Have you noticed how choppy the market is?
We gapped up on Monday and have been doing the sideways shuffle ever since then. Now everyone seems to think we get a big move when Fed Chair Jerome Powell speaks at Jackson Hole, Wyoming on Friday morning.
It's possible we do get a big move. It is even possible whatever he says disappoints market participants. If we take that extreme reading in the put/call ratio from Wednesday as telling us what the market is thinking, we'd say it's expecting some downside, wouldn't we?
I know many would like to rationalize that extreme reading. Heck, so would I. But I want to share a story with you.

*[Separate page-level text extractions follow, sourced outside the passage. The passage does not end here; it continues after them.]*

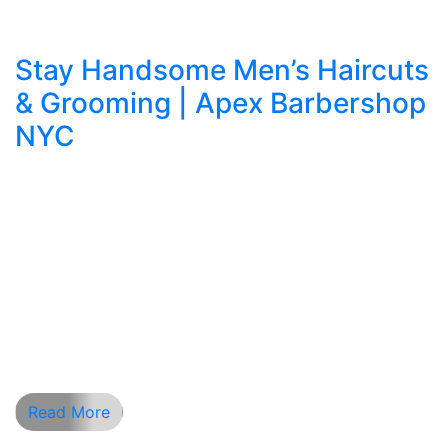
Stay Handsome Men’s Haircuts
& Grooming | Apex Barbershop
NYC
Apex Barbershop NYC: Where Precision Meets
Style In the fast-paced heart of New York City,
Apex Barbershop NYC stands as a symbol of
craftsmanship, class, and modern grooming. For
men seeking a barber shop near me that blends
tradition with trend, Apex delivers an experience
beyond the ordinary. With expert barbers,
tailored services, and an […]
Read More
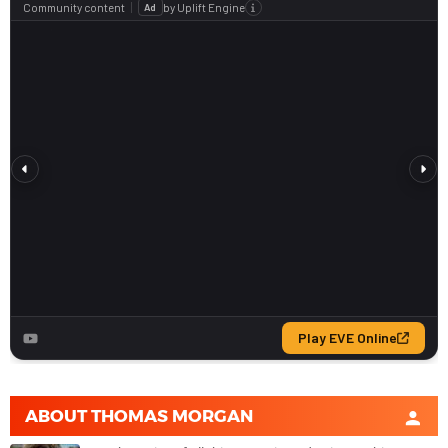
ABOUT
THOMAS MORGAN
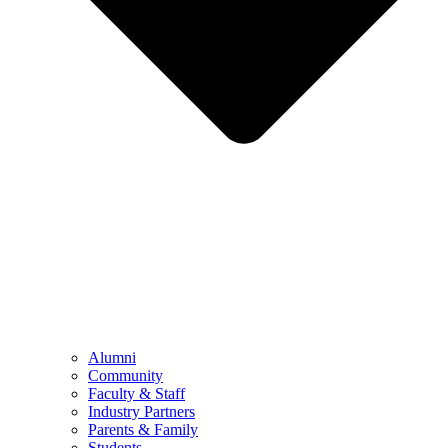
Alumni
Community
Faculty & Staff
Industry Partners
Parents & Family
Students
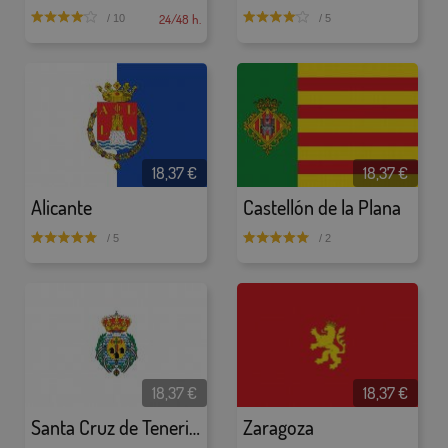
24/48 h.
/ 10
/ 5
18,37 €
18,37 €
Alicante
Castellón de la Plana
/ 5
/ 2
18,37 €
18,37 €
Santa Cruz de Tenerife
Zaragoza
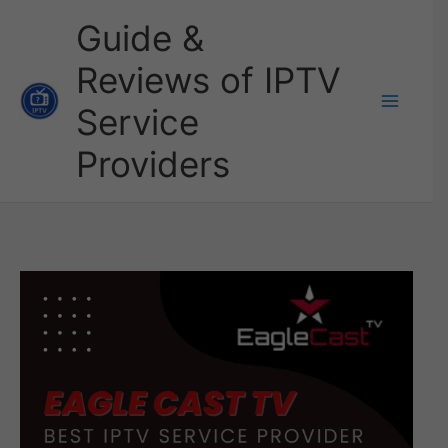
Skip
Guide &
to
Reviews of IPTV
content
Service
Providers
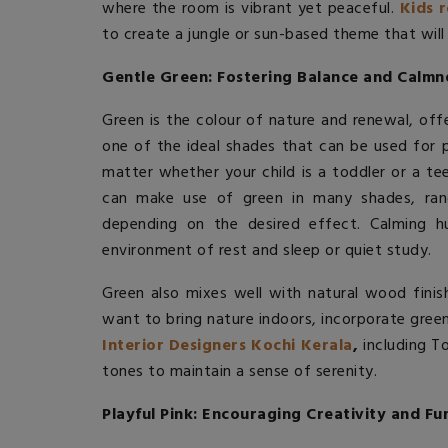
where the room is vibrant yet peaceful.
Kids 
to create a jungle or sun-based theme that will
Gentle Green: Fostering Balance and Calmn
Green is the colour of nature and renewal, offe
one of the ideal shades that can be used for p
matter whether your child is a toddler or a t
can make use of green in many shades, ran
depending on the desired effect. Calming h
environment of rest and sleep or quiet study.
Green also mixes well with natural wood finish
want to bring nature indoors, incorporate gre
Interior Designers Kochi Kerala
,
including T
tones to maintain a sense of serenity.
Playful Pink: Encouraging Creativity and Fu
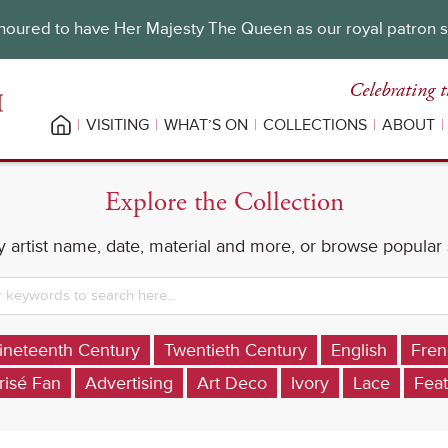
oured to have Her Majesty The Queen as our royal patron 
Celebrating t
VISITING
WHAT’S ON
COLLECTIONS
ABOUT
Explore the Collection
 artist name, date, material and more, or browse popular
ineteenth Century
Twentieth Century
English
Fren
risé Fan
Advertising
Art Deco
Ivory
Lace
Feat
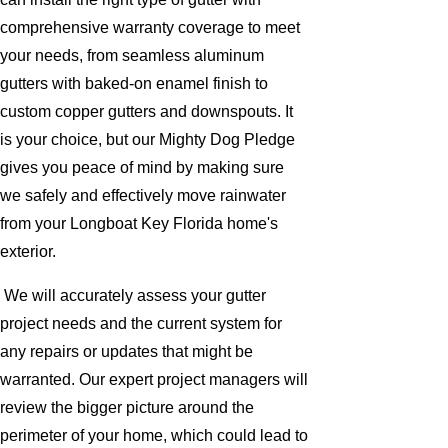
comprehensive warranty coverage to meet
your needs, from seamless aluminum
gutters with baked-on enamel finish to
custom copper gutters and downspouts. It
is your choice, but our Mighty Dog Pledge
gives you peace of mind by making sure
we safely and effectively move rainwater
from your Longboat Key Florida home's
exterior.
We will accurately assess your gutter
project needs and the current system for
any repairs or updates that might be
warranted. Our expert project managers will
review the bigger picture around the
perimeter of your home, which could lead to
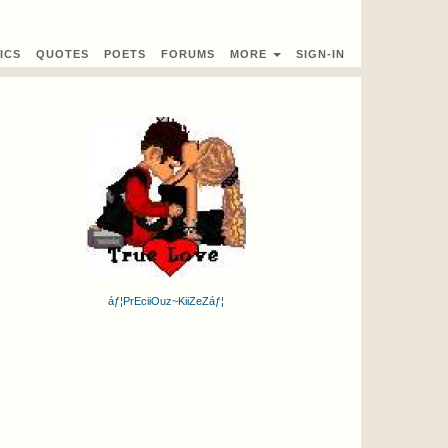
ICS
QUOTES
POETS
FORUMS
MORE
SIGN-IN
áƒ¦PrEciiOuz~KiiZeZáƒ¦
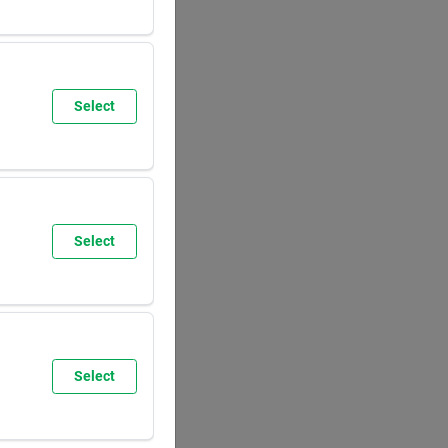
SUN
8:00
AM
5:30
PM
Select
SUN
9:30
AM
6:00
PM
Select
SUN
8:00
AM
5:30
PM
Select
SUN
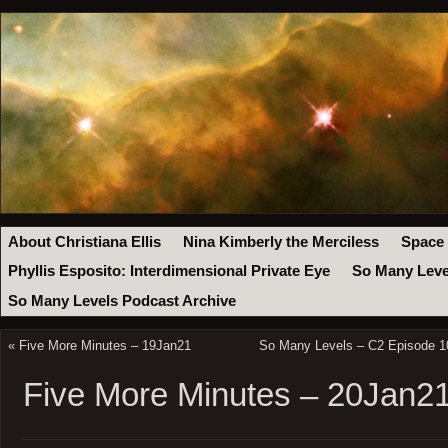
About Christiana Ellis
Nina Kimberly the Merciless
Space
Phyllis Esposito: Interdimensional Private Eye
So Many Leve
So Many Levels Podcast Archive
«
Five More Minutes – 19Jan21
So Many Levels – C2 Episode 10
Five More Minutes – 20Jan2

Back in December 2007, we had a total put/call ratio of 63% followed the next day by a reading of 57%. That's really low (and thus should be considered bearish for stocks). The equity put/call ratio on the first day was 39%. Yes, that low.
I was certain that these had to be "one offs." After all, it wasn't just a quadruple expiration, it was also the last one of the year. I rationalized it away. And I was wrong to do so, as we now know. So, when you hear me say I don't like to rationalize an indicator, I hope you can understand why.
With that in mind, let's get back to Thursday's options readings, because there was more of what we saw on Wednesday. The equity put/call ratio was 74%. For a day the markets were flat as a pancake.
The put/call ratio for the Volatility Index was 18%, so it fell under 20% for the first time since late July.
The equity reading says folks were leaning on the put side a bit aggressively. The VIX reading says they are banking on a higher VIX (lower stocks). Often when we get a low reading like this for the VIX, I consider it a contrarian indicator and therefore I think we should look for the VIX to go down and stocks to go up. That is unless we get multiple days with such low readings as we did in late July.
So what if we do come back down? Heck, that's my scenario (no, I haven't forgotten about it). Stepping away from the options ratios, the weekly survey from American Association of Individual Investors (AAII) showed a minor uptick in bulls and downtick in bears, nothing extreme. But the four-week moving average of bears ticked up. It is now at 39%, the same level it was at in late May.
One week from now, this moving average for the bears will drop 24%, so unless we surge upwards in the next week to get a massive move toward bullishness, I expect this indicator to peak next week. And peaks in this indicator tend to tell us there is too much bearishness around and they tend to show up at or near market lows.
All I know is all the chop seems to have folks on edge this week; at least that's the way the statistics read.